We are currently online and running operations from the New York data center again after the power outage earlier this morning. We are in a holding pattern since the UPS system serving both our primary and backup power feeds (yes, we’re very excited to learn this too) is still being worked on.
At 11:59 UTC The decision was made to move operations back to New York and risk a few seconds data loss rather than run partially up and read-only in Oregon for an indeterminate amount of time.
Here is a timeline of the events following our last update:
- 10:19 UTC sstatic.net was pointed back to New York since Oregon didn’t have a very recent content change
- 10:50 UTC Chat operations moved back to New York (chat.stackexchange.com source record moved)

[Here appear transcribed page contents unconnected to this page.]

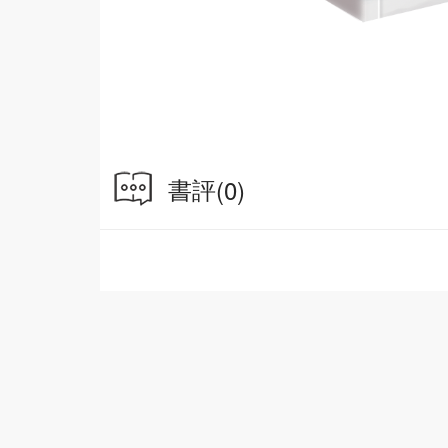
書評
(0)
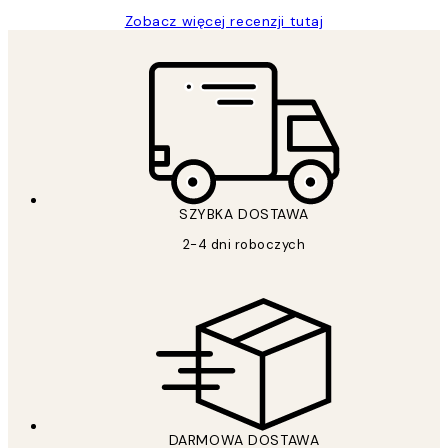
Zobacz więcej recenzji tutaj
SZYBKA DOSTAWA
2-4 dni roboczych
DARMOWA DOSTAWA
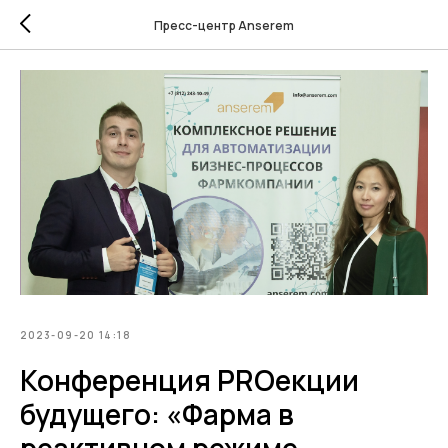
Пресс-центр Anserem
2023-09-20 14:18
Конференция PROекции
будущего: «Фарма в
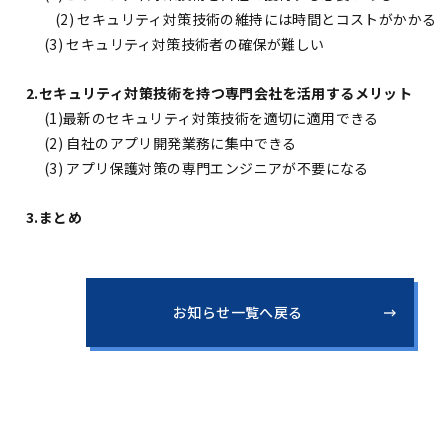
(2) セキュリティ対策技術の維持には時間とコストがかかる
(3) セキュリティ対策技術者の確保が難しい
2.セキュリティ対策技術を持つ専門会社を活用するメリット
(1)最新のセキュリティ対策技術を適切に適用できる
(2) 自社のアプリ開発業務に集中できる
(3) アプリ保護対策の専門エンジニアが不要になる
3.まとめ
お知らせ一覧へ戻る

- 11:20 UTC Internal DNS servers are operational
- 11:21 UTC Update from Internap:
At this time we continue to investigate our UPS system. The current status is commercial power is restored, however our engineers are still working with our electrical vendors to stabilize UPS power.
We will provide another update in 1 hour.
- 11:26 UTC NY-SEARCH01 (Elasticsearch) was found to have a RAID10 inconsistency, repair begins
- 11:36 UTC Elasticsearch cluster is now available, yellow, and recovering
- 11:59 UTC Decision made to move all services back to the New York data center
- 12:02 UTC DNS migration script build updates both local and CloudFlare DNS servers - TTL for all affected records was and is 5 minutes
- 12:13 UTC APIv2 is brought offline and online again briefly to resolve redis connection issues
- 12:25 UTC Update from Internap (yes, it’s identical):
At this time we continue to investigate our UPS system. The current status is commercial power is restored, however our engineers are still working with our electrical vendors to stabilize UPS power.
We will provide another update in 1 hour.
- 12:28 UTC Internal load balancers are brought online
We are still accessing secondary systems but it appears we’ve had no drive data loss which was out biggest fear in a hard power down situation.
We will provide further updates as we get them - there are no planned immediate infrastructure changes or additional outages on our side at this time. However, we do have several things we can improve about the unexpected failover process which we’ve already began working on.